The model of risk prediction developed through systematic review and meta-analysis demonstrates substantial for sarcopenia in patients with gastrointestinal cancers. Its clinical usability facilitates the screening of patients at high risk for sarcopenia.

摘要

目的

本研究旨在建立一个预测胃肠道癌症患者发生肌肉减少症风险的模型。目标是早期识别这些患者,并根据其发生肌肉减少症的可能性将其分为不同的风险类别。

方法

本研究通过系统评价和荟萃分析评估了胃肠道癌症患者发生肌肉减少症的危险因素。采用模型中每个因素的综合风险估计值的自然对数作为系数,为风险预测分配模型内的分数。使用 2023 年 10 月至 2024 年 4 月期间收集的 270 名胃肠道癌症患者的数据来评估评分模型的预测性能。

结果

该分析纳入了 17 项研究,共纳入了 9405 名胃肠道癌症患者,其中 4361 名患有肌肉减少症。

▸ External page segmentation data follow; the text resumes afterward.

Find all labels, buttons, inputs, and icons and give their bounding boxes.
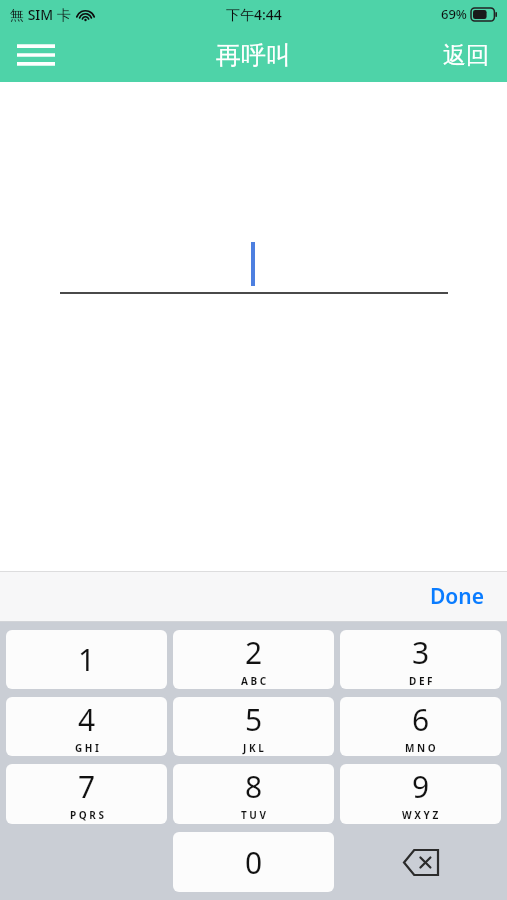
- button[interactable]: 4: [6, 697, 167, 756]
- button[interactable]: 6: [340, 697, 501, 756]
- staticText: P Q R S: [70, 808, 104, 822]
- staticText: D E F: [409, 674, 433, 688]
- staticText: 4: [78, 699, 96, 740]
- button[interactable]: 8: [173, 764, 334, 824]
- staticText: 9: [412, 766, 430, 807]
- staticText: 3: [412, 632, 430, 673]
- staticText: 1: [78, 639, 96, 680]
- staticText: J K L: [243, 741, 264, 755]
- button[interactable]: 7: [6, 764, 167, 824]
- staticText: 7: [78, 766, 96, 807]
- staticText: 69%: [441, 5, 467, 23]
- button[interactable]: 5: [173, 697, 334, 756]
- button[interactable]: 2: [173, 630, 334, 689]
- staticText: W X Y Z: [402, 808, 439, 822]
- staticText: T U V: [241, 808, 267, 822]
- button[interactable]: 0: [173, 832, 334, 892]
- staticText: 2: [245, 632, 263, 673]
- button[interactable]: 9: [340, 764, 501, 824]
- staticText: G H I: [75, 741, 99, 755]
- button[interactable]: Done: [408, 571, 507, 622]
- staticText: 再呼叫: [216, 40, 291, 71]
- staticText: M N O: [405, 741, 436, 755]
- button[interactable]: Backspace: [340, 832, 501, 892]
- staticText: 5: [245, 699, 263, 740]
- button[interactable]: Menu: [6, 28, 66, 82]
- staticText: 0: [245, 842, 263, 883]
- staticText: 無 SIM 卡: [10, 5, 71, 24]
- button[interactable]: 1: [6, 630, 167, 689]
- staticText: A B C: [241, 674, 267, 688]
- button[interactable]: 返回: [425, 28, 507, 82]
- staticText: Done: [430, 582, 485, 611]
- button[interactable]: 3: [340, 630, 501, 689]
- staticText: 8: [245, 766, 263, 807]
- staticText: 下午4:44: [226, 5, 282, 24]
- staticText: 6: [412, 699, 430, 740]
- staticText: 返回: [443, 41, 489, 70]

该模型确定了几个肌肉减少症的显著预测因子,包括年龄(OR=2.45)、性别(OR=1.15)、合并糖尿病(OR=2.02)、中性粒细胞与淋巴细胞比值(NLR)类别(OR=1.61)、TNM 分期(OR=1.61)和体重变化(OR=1.60)。通过逻辑回归对外部队列进行模型验证,得到曲线下面积(AUC)为 0.773。该模型的敏感性为 0.714,特异性为 0.688,最终选择 16.5 作为理想的临界风险评分。此外,贝叶斯模型验证得到 AUC 为 0.770,最佳临界风险评分确定为 19.0,其敏感性为 0.658,特异性为 0.847。

结论

通过系统评价和荟萃分析建立的风险预测模型对胃肠道癌症患者发生肌肉减少症具有显著预测能力。其临床可用性便于筛选发生肌肉减少症风险高的患者。